Hybrid treecode/FMM

We developed a new treecode-FMM hybrid algorithm with auto-tuning capabilities, that is O(N) and chooses the most efficient type of interaction. Auto-tuning is achieved by dynamically selecting the kernels during runtime, which requires a generic and flexible algorithm for traversing the tree.

ExaFMM uses a dual tree traversal for the target and source tree. See Figure 2. In the initial step, both trees are formed and their root cells are paired and pushed to an empty stack. Further iterations consist of popping a pair of cells form the stack, splitting the larger one, and applying an acceptance criterion to determine if multipole interaction is valid or not. If not, a new pair is pushed to the stack.

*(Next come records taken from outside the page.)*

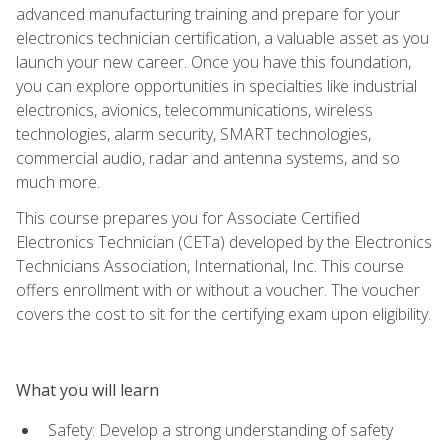
advanced manufacturing training and prepare for your
electronics technician certification, a valuable asset as you
launch your new career. Once you have this foundation,
you can explore opportunities in specialties like industrial
electronics, avionics, telecommunications, wireless
technologies, alarm security, SMART technologies,
commercial audio, radar and antenna systems, and so
much more.
This course prepares you for Associate Certified
Electronics Technician (CETa) developed by the Electronics
Technicians Association, International, Inc. This course
offers enrollment with or without a voucher. The voucher
covers the cost to sit for the certifying exam upon eligibility.
What you will learn
Safety: Develop a strong understanding of safety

Figure 2 shows three cases: the ones on the left and right satisfy the multipole acceptance criterion (MAC), while the one in the center does not and is pushed to the stack.

Figure 2—Dual-tree traversal: illustration of the stack-based procedure.

Figure 2 (copyrighted) —Dual-tree traversal: illustration of the stack-based procedure. From “Hierarchical N-body simulations with auto-tuning for heterogeneous systems”, Rio Yokota, L A Barba. Computing in Science and Engineering (CiSE), 3 January 2012, IEEE Computer Society, doi:10.1109/MCSE.2012.1.